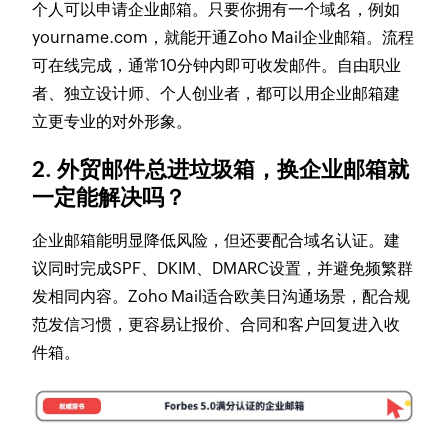
个人可以申请企业邮箱。只要你拥有一个域名，例如
yourname.com，就能开通Zoho Mail企业邮箱。流程
可在线完成，通常10分钟内即可收发邮件。自由职业
者、独立设计师、个人创业者，都可以用企业邮箱建
立更专业的对外形象。
2. 外贸邮件总进垃圾箱，换企业邮箱就
一定能解决吗？
企业邮箱能明显降低风险，但还要配合域名认证。建
议同时完成SPF、DKIM、DMARC设置，并避免频繁群
发相同内容。Zoho Mail适合欧美日沟通场景，配合规
范发信习惯，更容易让报价、合同和客户回复进入收
件箱。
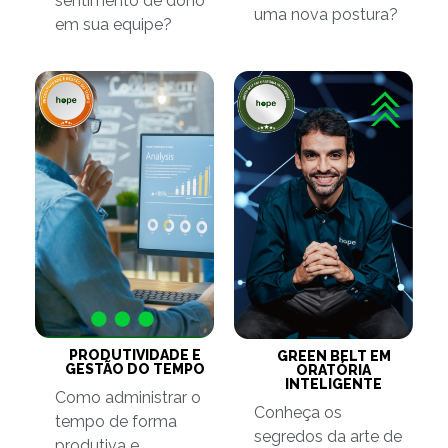
sentimento de dono
uma nova postura?
em sua equipe?
PRODUTIVIDADE E
GREEN BELT EM
GESTÃO DO TEMPO
ORATÓRIA
INTELIGENTE
Como administrar o
Conheça os
tempo de forma
segredos da arte de
produtiva e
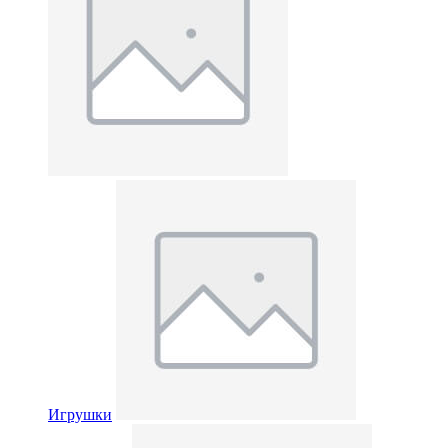
Игрушки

> [Problem to work on] Omit the pictures and restate the rest of the records verbatim.

> [Solution]
个人可以申请企业邮箱。只要你拥有一个域名，例如
yourname.com，就能开通Zoho Mail企业邮箱。流程
可在线完成，通常10分钟内即可收发邮件。自由职业
者、独立设计师、个人创业者，都可以用企业邮箱建
立更专业的对外形象。
2. 外贸邮件总进垃圾箱，换企业邮箱就
一定能解决吗？
企业邮箱能明显降低风险，但还要配合域名认证。建
议同时完成SPF、DKIM、DMARC设置，并避免频繁群
发相同内容。Zoho Mail适合欧美日沟通场景，配合规
范发信习惯，更容易让报价、合同和客户回复进入收
件箱。
sentimento de dono
uma nova postura?
em sua equipe?
PRODUTIVIDADE E
GREEN BELT EM
GESTÃO DO TEMPO
ORATÓRIA
INTELIGENTE
Como administrar o
Conheça os
tempo de forma
segredos da arte de
produtiva e
Игрушки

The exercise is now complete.